Suddenly, Things Are Going “Terribly Wrong” for the Big Banks

Monday’s stock selloff is largely being attributed to the drama in Cyprus, which is potentially a big deal and certainly weighed on global markets overnight. But U.S. proxies weren’t down nearly as much as international bourses – or as initially indicated.
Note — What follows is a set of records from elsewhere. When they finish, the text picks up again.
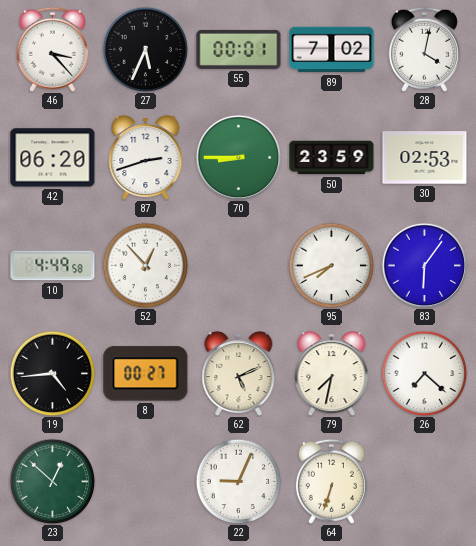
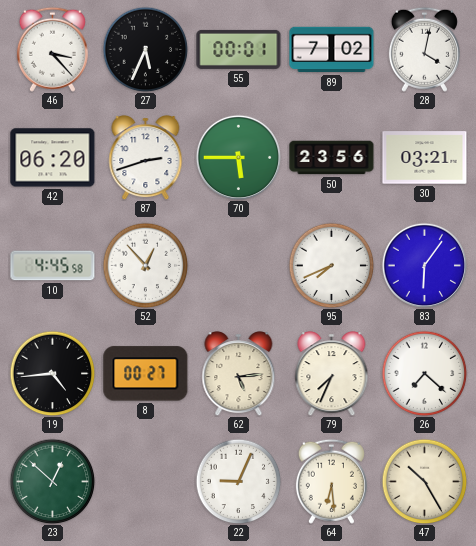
70: 8:45 -> 5:45
50: 23:59 -> 23:56
30: 02:53 -> 03:21
10: 4:49 -> 4:45
62: 5:11 -> 5:14
79: 7:32 -> 7:34
64: 6:33 -> 6:29
47: none -> 10:25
Related: Why Cyprus Is a Bigger Deal Than You Think

In fact, U.S. stocks might be solidly in the green now if it weren’t for another development that bears watching: Weakness in financials.

Monday's slide is also being attributed to Cyprus, which has revived fears of "contagion" emanating from Europe and the related counterparty risk faced by banks. But bank stocks were under pressure before the Cyprus "bail in" hit the headlines.

Starting late Thursday, the financials had a really bad weekend when a Senate report found JPMorgan had misled regulators (and investors) in its disclosures surrounding the now infamous London Whale trade.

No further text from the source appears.